The Merits of Having a Garden
One of the things I got back when I returned to the house was my garden. When I lived in the post-divorce apartment, I was above it all. I had a front porch, but no real contact with the soil. It was fine.
My current office (a corner of the dining room) overlooks the back yard. The bushes and trees were much overgrown when I returned and many of the perennials gone. I won't prune much until next year, since winter is on its way, though I am taking some of the bamboo back. I do get to feed the fish in the small pool every day. Nothing exotic, just thirty-nine cent goldfish that have grown surprisingly large. I can't really tell them from koi anyway, because I'm a total heathen.
But I go out every day and walk around and check things out, think about what I want to do next spring. Most of the butterfly garden is gone.

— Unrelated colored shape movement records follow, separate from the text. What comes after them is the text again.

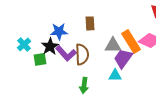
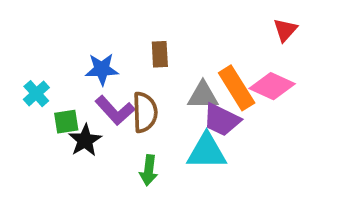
black star: (50, 46) -> (85, 140), moved
purple trapezoid: (123, 58) -> (222, 120), turned -100
cyan triangle: (115, 75) -> (207, 152), size x1.6

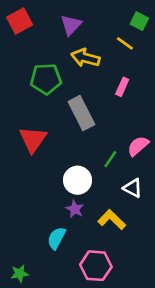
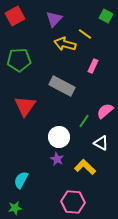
yellow line: (125, 43) -> (85, 34), moved
green pentagon: (46, 79) -> (19, 60), moved
gray rectangle: (81, 113) -> (62, 86), turned -35
cyan semicircle: (56, 238) -> (21, 180), moved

Some years ago I had a neighbor whose back yard abutted on the yard of our triple decker. I was just starting to garden then, and Sinclair's garden was quite impressive. And every day she would get home from her job at MIT, and would walk around it with a drink and a cigarette, considering its many details. She really looked at it.
So I try to channel her, and really feel what the garden is, and what might be changed. Sinclair would readily move plants, just to see if things could be improved. She gave me much advice across the back fence, and she was one of my favorite neighbors of all time.
My next door neighbor Lisa is a gardener too, as well as another writer, so I do have another compatriot.
There is not much to be done to it now, so I am not tempted away from my desk. But I do enjoy going out to look at it, while thinking about something. I almost called this post "the perils of having a garden". But that's really wrong. Writing feels more like growing things than building things, and the problems of rearranging things, only to find that a plot point or character does not like its new surroundings, has similarities to managing a garden as well.
But writers are prone to elaborate metaphors, so I'll stop there. Still, taking care of something that will only gradually become something, is the perfect pace to relax the mind from the frustrations of making stuff up. For now, I'll chalk that up as a time benefit. Next spring, I may have a different report for you.